La questione nucleare può ancora essere risolta per via diplomatica. Dopo le forti tensioni per l'annuncio dell'apertura di dieci nuove centrali, il presidente del parlamento iraniano, Ali Larijani, prova a riaprire il dialogo nel corso di una conferenza stampa. "Credo che esista ancora un'opportunità diplomatica ed è nel loro interesse utilizzarla. L'Iran andrà avanti con le sue attività nel quadro e sotto la supervisione dell'agenzia internazionale dell'energia atomica".
L'Iran inoltre sostiene di essere stato costretto ad approvare il piano per la realizzazione di 10 nuovi siti di arricchimento dell'uranio dalla risoluzione dell'Aiea che condanna il suo piano nucleare: "L'Iran - dice uno dei vicepresidenti - non aveva alcuna intenzione di fare una mossa simile ma vi è stato costretto dalla comunità internazionale".
Teheran: "Costruiremo altri 10 impianti"
Il governo iraniano ha deciso di costruire cinque nuovi impianti per l'arricchimento dell'uranio e di trovare la collocazione per altri cinque nei prossimi due mesi. E il presidente Mahmoud Ahmadinejad ha annunciato che Teheran sta pensando all'arricchimento dell'uranio oltre il 20% (per fabbricare un ordigno atomico è necessario un arricchimento del 90%).
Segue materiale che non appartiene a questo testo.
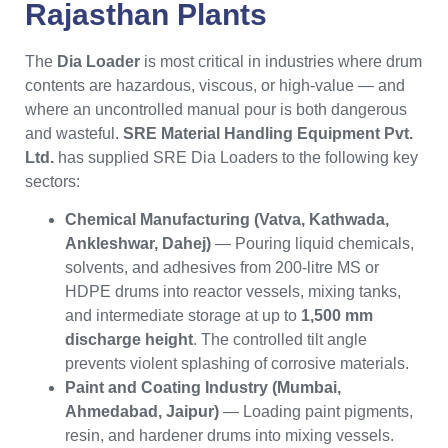
Rajasthan
Plants
The
Dia Loader
is most critical in industries where drum
contents are hazardous, viscous, or high-value — and
where an uncontrolled manual pour is both dangerous
and wasteful.
SRE Material Handling Equipment Pvt.
Ltd.
has supplied SRE Dia Loaders to the following key
sectors:
Chemical Manufacturing (Vatva, Kathwada,
Ankleshwar, Dahej)
— Pouring liquid chemicals,
solvents, and adhesives from 200-litre MS or
HDPE drums into reactor vessels, mixing tanks,
and intermediate storage at up to
1,500 mm
discharge height
. The controlled tilt angle
prevents violent splashing of corrosive materials.
Paint and Coating Industry (Mumbai,
Ahmedabad, Jaipur)
— Loading paint pigments,
resin, and hardener drums into mixing vessels.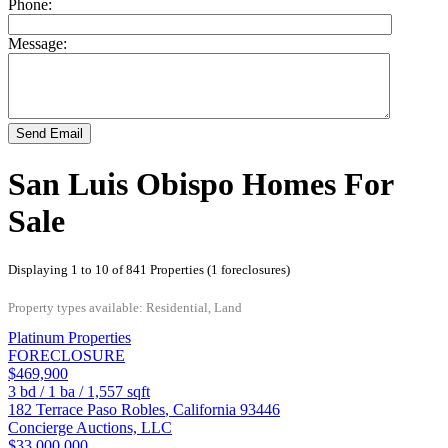
Phone:
Message:
Send Email
San Luis Obispo Homes For
Sale
Displaying 1 to 10 of 841 Properties (1 foreclosures)
Property types available: Residential, Land
Platinum Properties
FORECLOSURE
$469,900
3
bd /
1
ba /
1,557
sqft
182 Terrace
Paso Robles
,
California
93446
Concierge Auctions, LLC
$33,000,000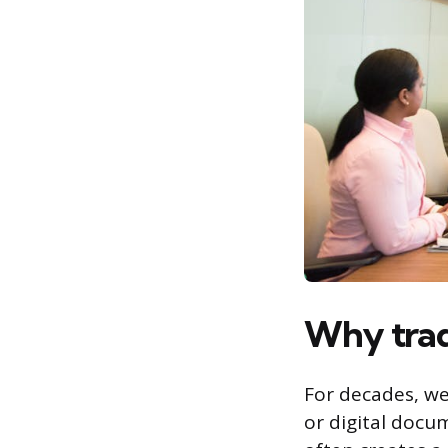
Why tradi
For decades, we
or digital docu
Con l'occasione il leader della Repubblica islamica ha ribadito che non permetterà a nessuno di colpire i diritti del Paese e ha precisato che Teheran si pone come obiettivo una produzione di 250-300 tonnellate di combustibile nucleare l'anno, ha aggiunto il presidente.
Per l'amministrazione americana si tratterebbe di "un'altra grave violazione degli obblighi dell'Iran fissati da tante risoluzioni del Consiglio di sicurezza dell'Onu e di un altro esempio del fatto che Teheran ha scelto l'isolamento". "L'Iran ha ormai poco tempo - ha aggiunto il portavoce della Casa Bianca Robert Gibbs - per rispondere alle crescenti preoccupazioni della comunità internazionale sul suo programma nucleare". "Seria preoccupazione" per l'annuncio iraniano è stata espressa anche dal governo di Londra.
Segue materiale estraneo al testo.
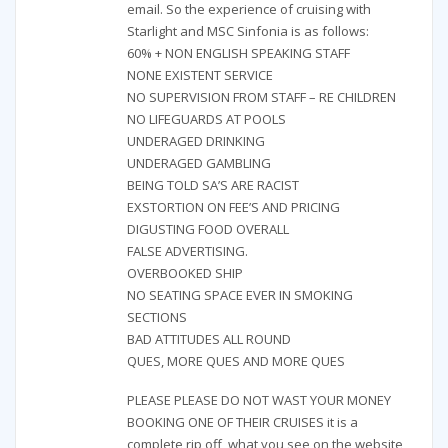
email. So the experience of cruising with
Starlight and MSC Sinfonia is as follows:
60% + NON ENGLISH SPEAKING STAFF
NONE EXISTENT SERVICE
NO SUPERVISION FROM STAFF – RE CHILDREN
NO LIFEGUARDS AT POOLS
UNDERAGED DRINKING
UNDERAGED GAMBLING
BEING TOLD SA’S ARE RACIST
EXSTORTION ON FEE’S AND PRICING
DIGUSTING FOOD OVERALL
FALSE ADVERTISING.
OVERBOOKED SHIP
NO SEATING SPACE EVER IN SMOKING
SECTIONS
BAD ATTITUDES ALL ROUND
QUES, MORE QUES AND MORE QUES
PLEASE PLEASE DO NOT WAST YOUR MONEY
BOOKING ONE OF THEIR CRUISES it is a
complete rip off, what you see on the website,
La maggioranza dei parlamentari iraniani (226 su 290) ha chiesto ad Ahmadinejad di ridurre la collaborazione con l'Agenzia internazionale per l'energia atomica (Aiea) e di continuare il programma nucleare iraniano "senza alcun impedimento".
Tornando a sfidare la comunità internazionale, i parlamentari della Repubblica islamica hanno respinto al mittente la risoluzione, approvata venerdì dall'Aiea, che condannava il programma nucleare iraniano e chiedeva la chiusura dell'impianto nei pressi della città sacra di Qom.
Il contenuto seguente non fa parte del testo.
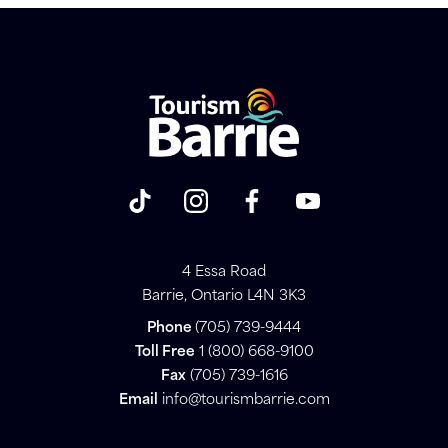
4 Essa Road
Barrie, Ontario L4N 3K3
Phone
(705) 739-9444
Toll Free
1 (800) 668-9100
Fax
(705) 739-1616
Email
info@tourismbarrie.com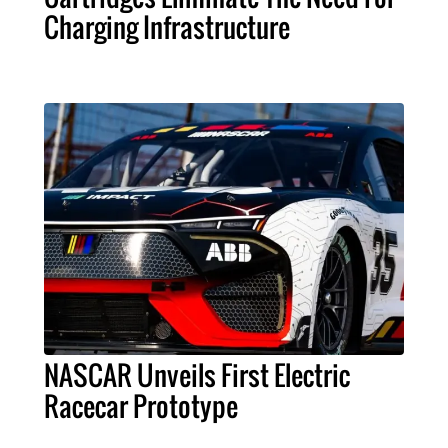
Charging Infrastructure
NASCAR Unveils First Electric
Racecar Prototype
L'annuncio dell'Iran arriva nel giorno in cui il direttore generale dell'Aiea, Mohamed ElBaradei, ha lasciato dopo 12 anni l'incarico al vertice dell'agenzia. Al suo posto il giapponese Yukiya Amano. Criticato in passato per un atteggiamento considerato troppo morbido nei confronti di Teheran, ElBaradei negli ultimi mesi aveva mostrato una posizione più incisiva, fino ad arrivare alla risoluzione di condanna di venerdì scorso. Ma dopo i grandi sforzi di mediazione e di convinzione di Teheran affinché aprisse le porte agli ispettori, il direttore dell'Aiea, premio Nobel per la Pace nel 2005, non ha potuto nascondere di essere "a un punto morto" sul nucleare iraniano.